Having had the privilege of preaching on several occasions in the past, I was greatly encouraged by paragraph 277 because this is another instance where I thought I was the only one ever to have experienced anything like what Bunyan described (bold emphasis added):

277. Indeed I have been as one sent to them from the dead; I went myself in chains to preach to them in chains; and carried that fire in my own conscience that I persuaded them to beware of. I can truly say, and that without dissembling, that when I have been to preach, I have gone full of guilt and terror even to the pulpit door, and there it hath been taken off, and I have been at liberty in my mind until I have done my work, and then immediately, even before I could get down the pulpit stairs, I have been as bad as I was before; yet God carried me on, but surely with a strong hand, for neither guilt nor hell could take me off my work.

I can relate to this experience particularly when I was in seminary and asked to fill the pulpit one Sunday morning at our home church.  I went into the pulpit that day feeling not as prepared as I wanted to be.  My wife and I had to make a six hour drive into town the Friday before, and this also hindered preparation time which had to be squeezed in between part time work and a full time class load. I felt completely unworthy to address the congregation that day, as inexperienced as I was in addition to the transition the church was going through after the departure its minister.  And yet, there came such a freedom and unction to speak the word boldly and yet with love and compassion for the congregation, such that many shared with me afterwards how they were blessed. On the return trip home as I reflected on the whole experience, I marveled at how the Lord used such a broken, unworthy vessel.  Perhaps it sounds a little trite, but being used that way is a very humbling thing because it becomes very clear that it is the Lord at work, and He alone can draw straight lines with crooked sticks.

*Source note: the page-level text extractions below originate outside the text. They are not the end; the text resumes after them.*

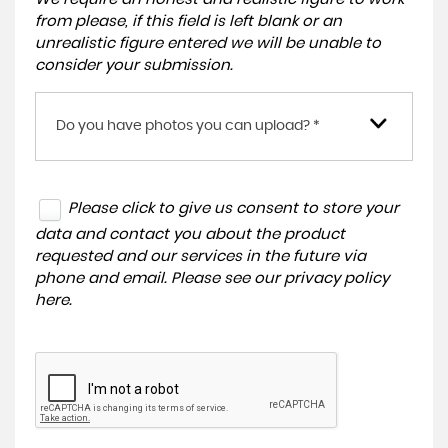
from please, if this field is left blank or an
unrealistic figure entered we will be unable to
consider your submission.
Do you have photos you can upload? *
Please click to give us consent to store your
data and contact you about the product
requested and our services in the future via
phone and email. Please see our
privacy policy
here
.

Another paragraph I found very encouraging was 296 (bold emphasis added):

296. I have also, while found in this blessed work of Christ, been often tempted to pride and liftings up of heart; and though I dare not say I have not been infected with this, yet truly the Lord, of His precious mercy, hath so carried it towards me, that, for the most part, I have had but small joy to give way to such a thing; for it hath been my every day’s portion to be let into the evil of my own heart, and still made to see such a multitude of corruptions and infirmities therein, that it hath caused hanging down of the head under all my gifts and attainments; I have felt this thorn in the flesh, the very mercy of God to me (II Cor. 12:7-9).

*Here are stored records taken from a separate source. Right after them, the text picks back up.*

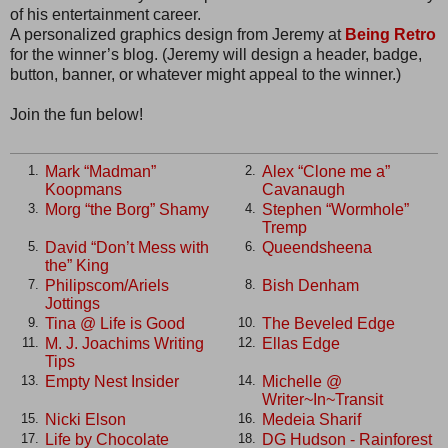
of his entertainment career.
A personalized graphics design from Jeremy at
Being Retro
for the winner’s blog. (Jeremy will design a header, badge,
button, banner, or whatever might appeal to the winner.)
Join the fun below!
Mark “Madman”
Alex “Clone me a”
1.
2.
Koopmans
Cavanaugh
Morg “the Borg” Shamy
Stephen “Wormhole”
3.
4.
Tremp
David “Don’t Mess with
Queendsheena
5.
6.
the” King
Philipscom/Ariels
Bish Denham
7.
8.
Jottings
Tina @ Life is Good
The Beveled Edge
9.
10.
M. J. Joachims Writing
Ellas Edge
11.
12.
Tips
Empty Nest Insider
Michelle @
13.
14.
Writer~In~Transit
Nicki Elson
Medeia Sharif
15.
16.
Life by Chocolate
DG Hudson - Rainforest
17.
18.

We talk about besetting sins, the ones to which we are so inclined that they trip us up so easily.  Before I came to the task of the mortification of that sin in my particular case, I used to think that once I had victory in that area, everything would be fine.  Besetting sins like that, however, are like big rocks under which all kinds of little creepy crawly things are hiding.  Once you get that big rock broken up so that you can see under and all around it, you realize that there are, as Bunyan puts it, a “multitude of corruptions and infirmities therein.”

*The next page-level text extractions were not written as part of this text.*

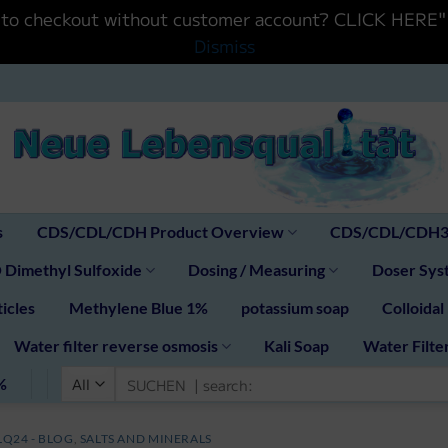
ntinue to checkout without customer account? CLIC
Dismiss
s
CDS/CDL/CDH Product Overview
CDS/CDL/CDH30
Dimethyl Sulfoxide
Dosing / Measuring
Doser Syst
icles
Methylene Blue 1%
potassium soap
Colloidal
Water filter reverse osmosis
Kali Soap
Water Filte
Search
%
for:
LQ24 - BLOG
,
SALTS AND MINERALS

Here I think is a great wonder and a bit of irony in the way the gospel works itself out in the life of the believer.  The closer you get to the light, the more you see your spots.  The closer a person draws near to the Holy One, the more he sees his sins. And wonder of wonder, Christ becomes dearer as a twofold discovery is made: 1) the believer finds himself to be far more sinful that he ever imagined; and 2) he discovers Christ to be far more gracious than he ever dared to dream.  Now please don’t misinterpret me to be saying that sanctification is merely getting used to one’s justification, and that the saint is to wallow in his sinfulness because it manifests the grace of God.  On the contrary, greater is he that dwells in the saint than he that is in the world.  Consequently, there will be victory over sin, and a trajectory of increasing obedience and holiness over the life of a believer.  But it is always a work in process, and it is a process in which the saint is able to step back and perceive the beauty and wonder of what God is up to in his life, and that of others.  In The Nature and Causes of Apostasy, John Owen identified causes and occasions of the decay of holiness in believers, one of which was being mistaken in this regard about the beauty and glory of Christian religion:

But about the true notion and apprehension of that glory and honour which is proper unto religion and suited unto its nature, men have fallen into many woful mistakes; for whereas it principally consists in the glorious internal operations of the Holy Spirit, renewing our nature, transforming us into the image and likeness of God, with the fruits of his grace in righteousness and, true holiness, in a meek, humble, gracious conversation, and the performance of all duties according to the rule, few are able to discern beauty or glory or honour in these things. But yet where there is not an eye to discern them, the gospel must of necessity be despised and abandoned, and somewhat else substituted in the room thereof. (available online at http://www.ccel.org/ccel/owen/apostasy.i.xiv.html)

If we aren’t aware of the multitude of corruptions within, we are very likely to miss the “glorious internal operations of the Holy Spirit, renewing our nature”, making us more like Christ, and we will hinder his work, because we aren’t looking into the mirror of the word, beholding his face so to be changed thereby.  So I close again by saying: Take up and read!  Take up and read!